Saved entries
.....

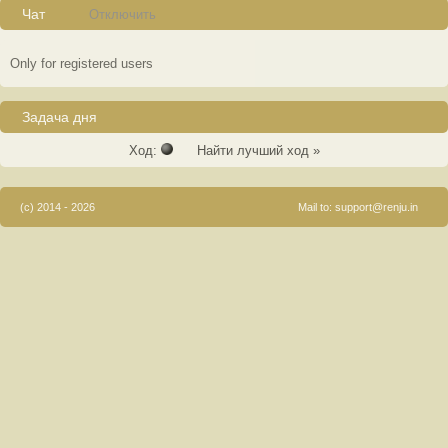
Чат
Отключить
Only for registered users
Задача дня
Ход:
Найти лучший ход »
(c) 2014 - 2026
Mail to:
support@renju.in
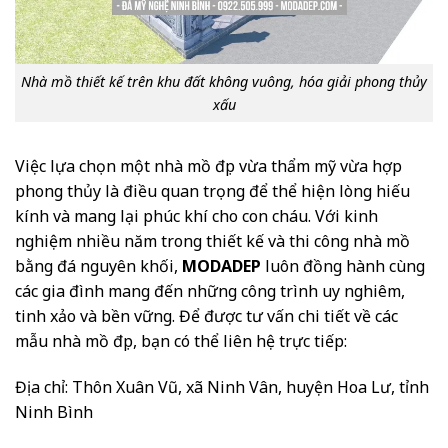
Nhà mồ thiết kế trên khu đất không vuông, hóa giải phong thủy
xấu
Việc lựa chọn một nhà mồ đẹp vừa thẩm mỹ vừa hợp
phong thủy là điều quan trọng để thể hiện lòng hiếu
kính và mang lại phúc khí cho con cháu. Với kinh
nghiệm nhiều năm trong thiết kế và thi công nhà mồ
bằng đá nguyên khối,
MODADEP
luôn đồng hành cùng
các gia đình mang đến những công trình uy nghiêm,
tinh xảo và bền vững. Để được tư vấn chi tiết về các
mẫu nhà mồ đẹp, bạn có thể liên hệ trực tiếp:
Địa chỉ: Thôn Xuân Vũ, xã Ninh Vân, huyện Hoa Lư, tỉnh
Ninh Bình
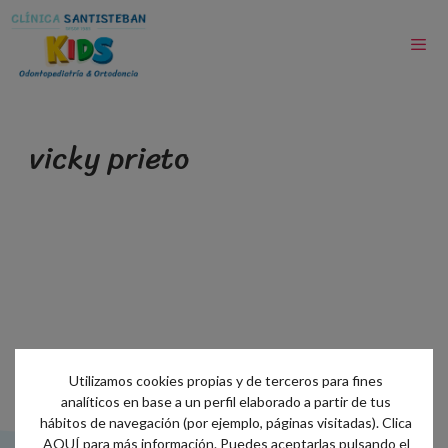
vicky prieto
Utilizamos cookies propias y de terceros para fines
analíticos en base a un perfil elaborado a partir de tus
hábitos de navegación (por ejemplo, páginas visitadas). Clica
AQUÍ
para más información. Puedes aceptarlas pulsando el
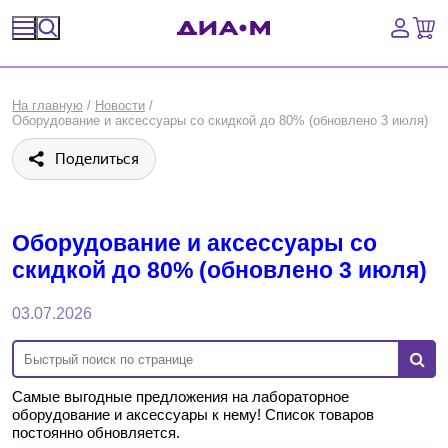
Спецпредложения
На главную
/
Новости
/
Оборудование и аксессуары со скидкой до 80% (обновлено 3 июля)
Оборудование, приборы
Поделиться
Расходные материалы, пластик, стекло
Химические реактивы, препараты, наборы
Оборудование и аксессуары со
скидкой до 80% (обновлено 3 июля)
Предметный указатель
03.07.2026
Библиотека
Войти
Самые выгодные предложения на лабораторное
оборудование и аксессуары к нему!
Список товаров
Сравнение
постоянно обновляется.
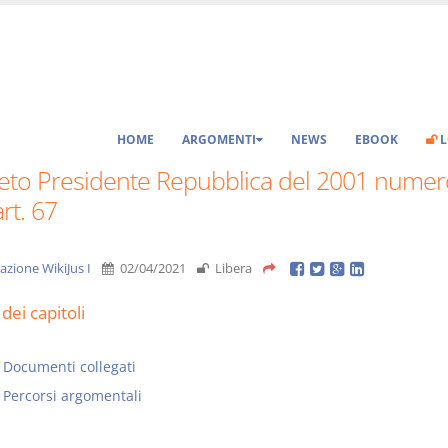
HOME
ARGOMENTI
NEWS
EBOOK
L
eto Presidente Repubblica del 2001 numer
rt. 67
azione WikiJus I
02/04/2021
Libera
dei capitoli
Documenti collegati
Percorsi argomentali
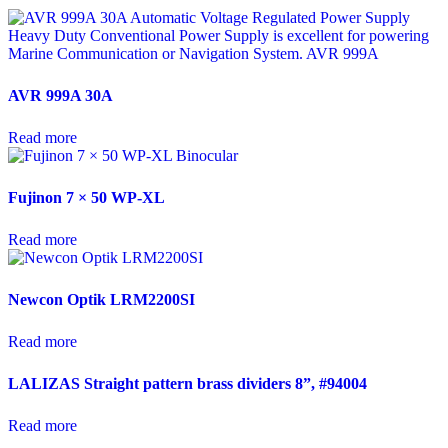
AVR 999A 30A
Read more
Fujinon 7 × 50 WP-XL
Read more
Newcon Optik LRM2200SI
Read more
LALIZAS Straight pattern brass dividers 8”, #94004
Read more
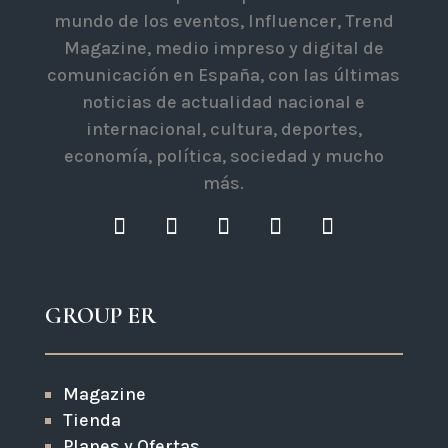
mundo de los eventos, Influencer, Trend
Magazine, medio impreso y digital de
comunicación en España, con las últimas
noticias de actualidad nacional e
internacional, cultura, deportes,
economía, política, sociedad y mucho
más.
GROUP ER
Magazine
Tienda
Planes y Ofertas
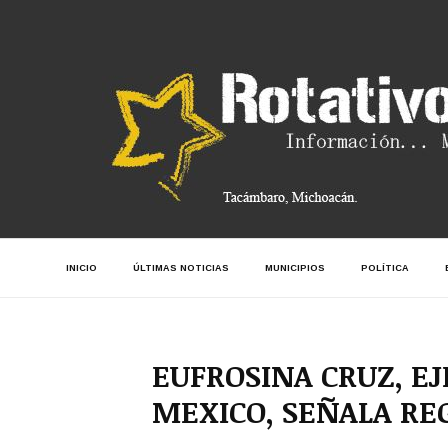
INICIO
ÚLTIMAS NOTICIAS
MUNICIPIOS
POLÍTICA
EUFROSINA CRUZ, E
MEXICO, SEÑALA RE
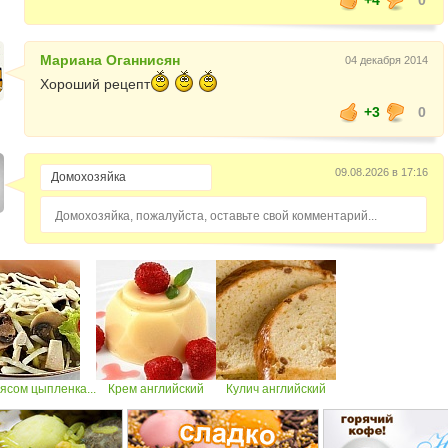
Мариана Оганнисян
04 декабря 2014
Хороший рецепт
+3
0
09.08.2026 в 17:16
Домохозяйка, пожалуйста, оставьте свой комментарий...
ясом цыпленка...
Крем английский
Кулич английский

.....

## TO DO
Extract exactly the lines above from the line containing "ÚLTIMAS NOTICIAS" through the last one, both ends included, but not the pictures.

## TASK SOLUTION
ÚLTIMAS NOTICIAS
MUNICIPIOS
POLÍTICA
EUFROSINA CRUZ, E
MEXICO, SEÑALA RE
Мариана Оганнисян
04 декабря 2014
Хороший рецепт
+3
0
09.08.2026 в 17:16
Домохозяйка, пожалуйста, оставьте свой комментарий...
ясом цыпленка...
Крем английский
Кулич английский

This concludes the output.